Any help would be greatly appreciated.

Jianping

Best Answer

  • Gurpreet
    Gurpreet admin
    Answer ✓

    Hello Jianping,

    This seems to be a case of resource crunch - most likely network. I can recommend these things to try to identify and remedy the problem:

    1. Try using the infrastructure tool like TestClient to subscribe to your list of instruments. You can specify the snapshot option in the command line.
    2. Enable OMM logging in the SDK
    3. Try to pace out the subscriptions

    See more information on how to get the infrastructure tool and usage in this previous discussion.

Answers

  • Hello @Jianping

    I would recommend that you enable the OMM Logging for the EMA SDK and upload the log file when this deadlock happens. There might be a status message that your app might have missed. If this is connecting to your local RTMDS, then check the ADS logs for server side message as well.

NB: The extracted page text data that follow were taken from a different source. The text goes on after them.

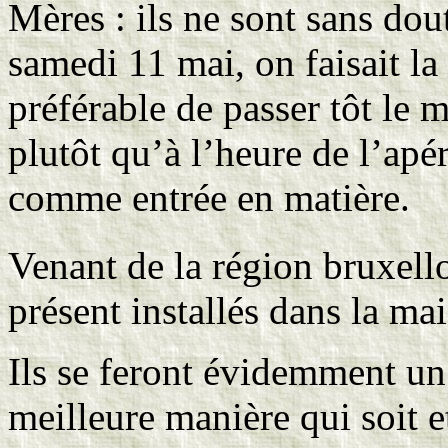
Mères : ils ne sont sans dou
samedi 11 mai, on faisait la f
préférable de passer tôt le m
plutôt qu’à l’heure de l’ap
comme entrée en matière.
Venant de la région bruxell
présent installés dans la ma
Ils se feront évidemment un 
meilleure manière qui soit et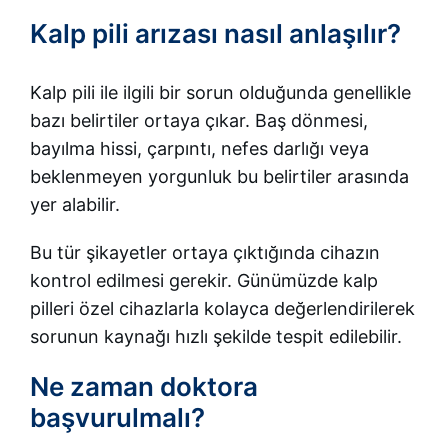
Kalp pili arızası nasıl anlaşılır?
Kalp pili ile ilgili bir sorun olduğunda genellikle
bazı belirtiler ortaya çıkar. Baş dönmesi,
bayılma hissi, çarpıntı, nefes darlığı veya
beklenmeyen yorgunluk bu belirtiler arasında
yer alabilir.
Bu tür şikayetler ortaya çıktığında cihazın
kontrol edilmesi gerekir. Günümüzde kalp
pilleri özel cihazlarla kolayca değerlendirilerek
sorunun kaynağı hızlı şekilde tespit edilebilir.
Ne zaman doktora
başvurulmalı?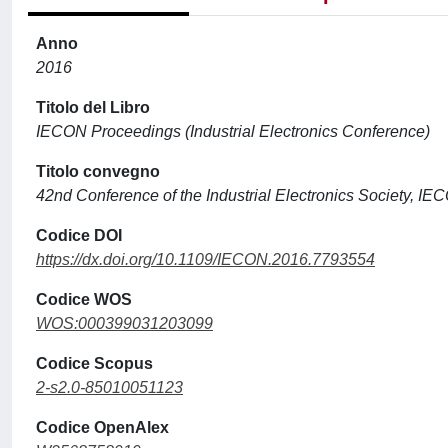
Anno
2016
Titolo del Libro
IECON Proceedings (Industrial Electronics Conference)
Titolo convegno
42nd Conference of the Industrial Electronics Society, I
Codice DOI
https://dx.doi.org/10.1109/IECON.2016.7793554
Codice WOS
WOS:000399031203099
Codice Scopus
2-s2.0-85010051123
Codice OpenAlex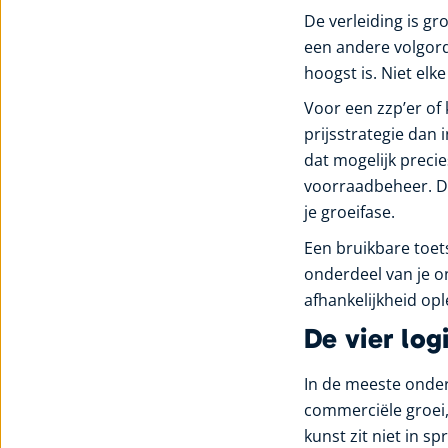
De verleiding is gr
een andere volgorde
hoogst is. Niet elk
Voor een zzp’er of
prijsstrategie dan 
dat mogelijk precie
voorraadbeheer. De
je groeifase.
Een bruikbare toet
onderdeel van je 
afhankelijkheid op
De vier log
In de meeste onder
commerciële groei,
kunst zit niet in sp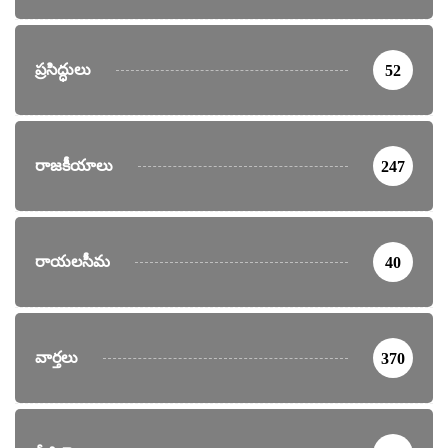
ప్రసిద్ధులు
52
రాజకీయాలు
247
రాయలసీమ
40
వార్తలు
370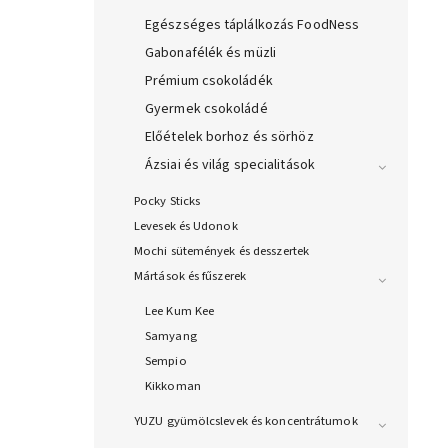
Egészséges táplálkozás FoodNess
Gabonafélék és müzli
Prémium csokoládék
Gyermek csokoládé
Előételek borhoz és sörhöz
Ázsiai és világ specialitások
Pocky Sticks
Levesek és Udonok
Mochi sütemények és desszertek
Mártások és fűszerek
Lee Kum Kee
Samyang
Sempio
Kikkoman
YUZU gyümölcslevek és koncentrátumok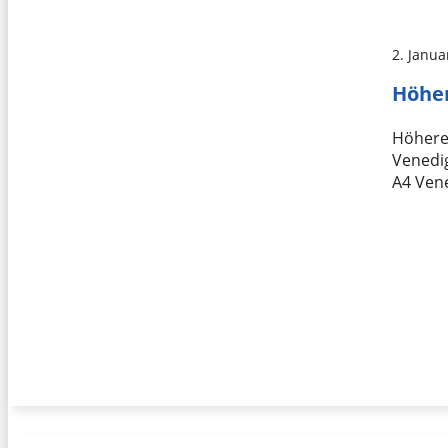
2. Janua
Höhe
Höhere
Venedig
A4 Vene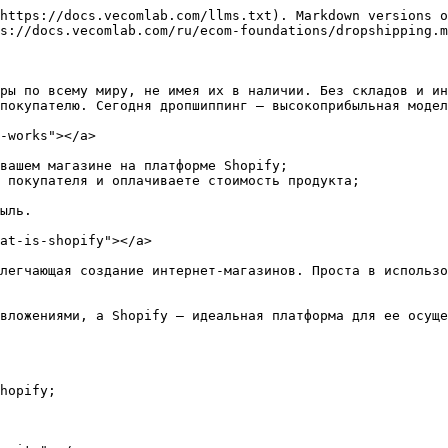
https://docs.vecomlab.com/llms.txt). Markdown versions o
s://docs.vecomlab.com/ru/ecom-foundations/dropshipping.m
ры по всему миру, не имея их в наличии. Без складов и ин
покупателю. Сегодня дропшиппинг — высокоприбыльная модел
-works"></a>

вашем магазине на платформе Shopify;

 покупателя и оплачиваете стоимость продукта;

ыль.

at-is-shopify"></a>

легчающая создание интернет-магазинов. Проста в использо
вложениями, а Shopify — идеальная платформа для ее осуще
hopify;
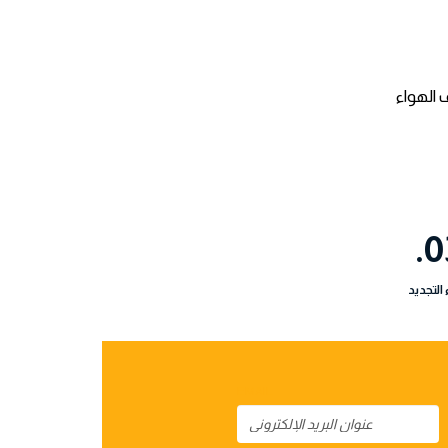
 الهواء
0
 التجديد
EMAIL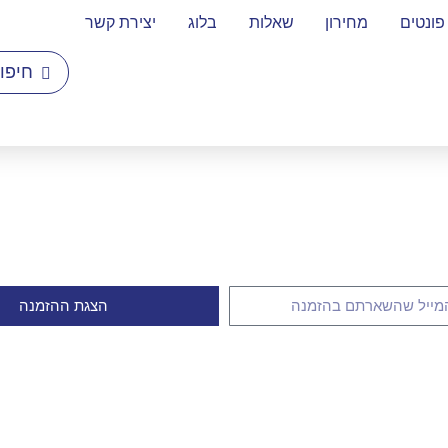
פונטים
מחירון
שאלות
בלוג
יצירת קשר
הצגת ההזמנה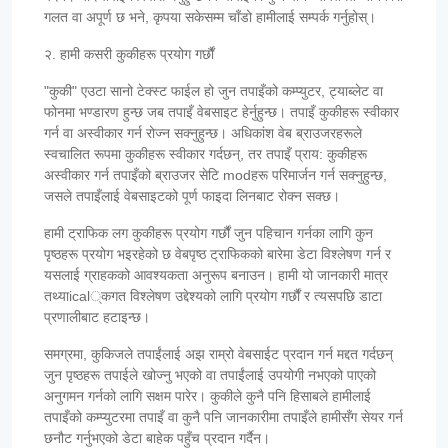
गलत वा अपूर्ण छ भने, कृपया सकेसम्म चाँडो हामीलाई सम्पर्क गर्नुहोस्।
२. हामी कसरी कुकीहरू प्रयोग गर्छौं
"कुकी" एउटा सानो टेक्स्ट फाईल हो जुन तपाइँको कम्प्युटर, ट्याब्लेट वा
फोनमा भण्डारण हुन्छ जब तपाइँ वेबसाइट हेर्नुहुन्छ। तपाइँ कुकीहरू स्वीकार
गर्न वा अस्वीकार गर्न रोज्न सक्नुहुन्छ। अधिकांश वेब ब्राउजरहरूले
स्वचालित रूपमा कुकीहरू स्वीकार गर्दछन्, तर तपाइँ प्राय: कुकीहरू
अस्वीकार गर्न तपाइँको ब्राउजर सेटि modहरू परिमार्जन गर्न सक्नुहुन्छ,
जसले तपाइँलाई वेबसाइटको पूर्ण फाइदा लिनबाट रोक्न सक्छ।
हामी ट्राफिक लग कुकीहरू प्रयोग गर्छौं जुन पहिचान गर्नका लागि कुन
पृष्ठहरू प्रयोग भइरहेको छ वेबपृष्ठ ट्राफिकको बारेमा डेटा विश्लेषण गर्न र
यसलाई ग्राहकको आवश्यकता अनुरूप बनाउन। हामी यो जानकारी मात्र
तथ्याical्कगत विश्लेषण उद्देश्यको लागि प्रयोग गर्छौं र त्यसपछि डाटा
प्रणालीबाट हटाइन्छ।
समग्रमा, कुकिजले तपाईंलाई अझ राम्रो वेबसाईट प्रदान गर्न मद्दत गर्दछन्
जुन पृष्ठहरू तपाईले खोज्नु भएको वा तपाईंलाई उपयोगी नभएको पाएको
अनुगमन गर्नको लागि सक्षम पारेर। कुकीले कुनै पनि हिसाबले हामीलाई
तपाइँको कम्प्युटरमा तपाइँ वा कुनै पनि जानकारीमा तपाइँले हामीसँग सेयर गर्न
छनौट गर्नुभएको डेटा बाहेक पहुँच प्रदान गर्दैन।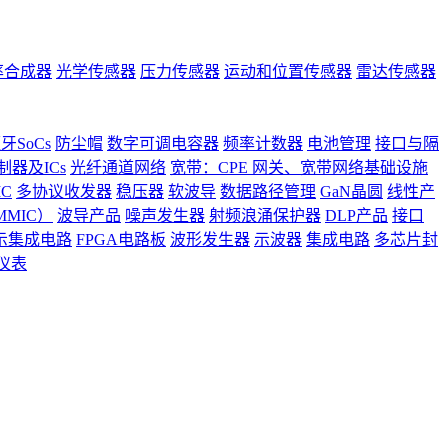
率合成器
光学传感器
压力传感器
运动和位置传感器
雷达传感器
牙SoCs
防尘帽
数字可调电容器
频率计数器
电池管理
接口与隔
器及ICs
光纤通道网络
宽带：CPE 网关、宽带网络基础设施
C
多协议收发器
稳压器
软波导
数据路径管理
GaN晶圆
线性产
MIC）
波导产品
噪声发生器
射频浪涌保护器
DLP产品
接口
示集成电路
FPGA电路板
波形发生器
示波器
集成电路
多芯片封
仪表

    You can also try to pace out the subscriptions in a batch size of 1000 each. The batch size is physically limited by the array size in the SDK as described in this previous discussion -

  • Jirapongse
    Jirapongse ✭✭✭✭✭

    @Jianping

    Deadlock situations typically involve two threads.

    Could you please provide the full thread dump for analysis?

  • Jianping
    Jianping Newcomer

    Hi Gurpreet,

    I simplify the use case where I register 5000 Rics without updating, and would expect to receive 5000 RefreshMsg. On registering, I loop through 5000 Rics one by one via registerClient continuously.

    On the client side, I only receive 133 RefreshMsg, and the rest of (5000-133) comes with StatusMsg of Timeout, and then 5000 StatusMsg of Channel down.

    On the server side, the log records 1062 Incoming reactor message of ReqMsg, which is fewer than 5000 expected. Furthermore, out of these 1062 Incoming reactor message, OmmProviderClient only receives 133 onReqMsg, which it replies back with RefreshMsg. The number of RefreshMsg do match with that in client.

    I hope i made it clear.

    Jianping

  • Jianping
    Jianping Newcomer

    Hi Gurpreet,

    Yes, it looks a case of resource crunch. I interleave 100 Ric registering with 100 ms sleep. All together 5000 Rics are registered successfully. I also want to have a try of batch mode.

    Many thanks

    Jianping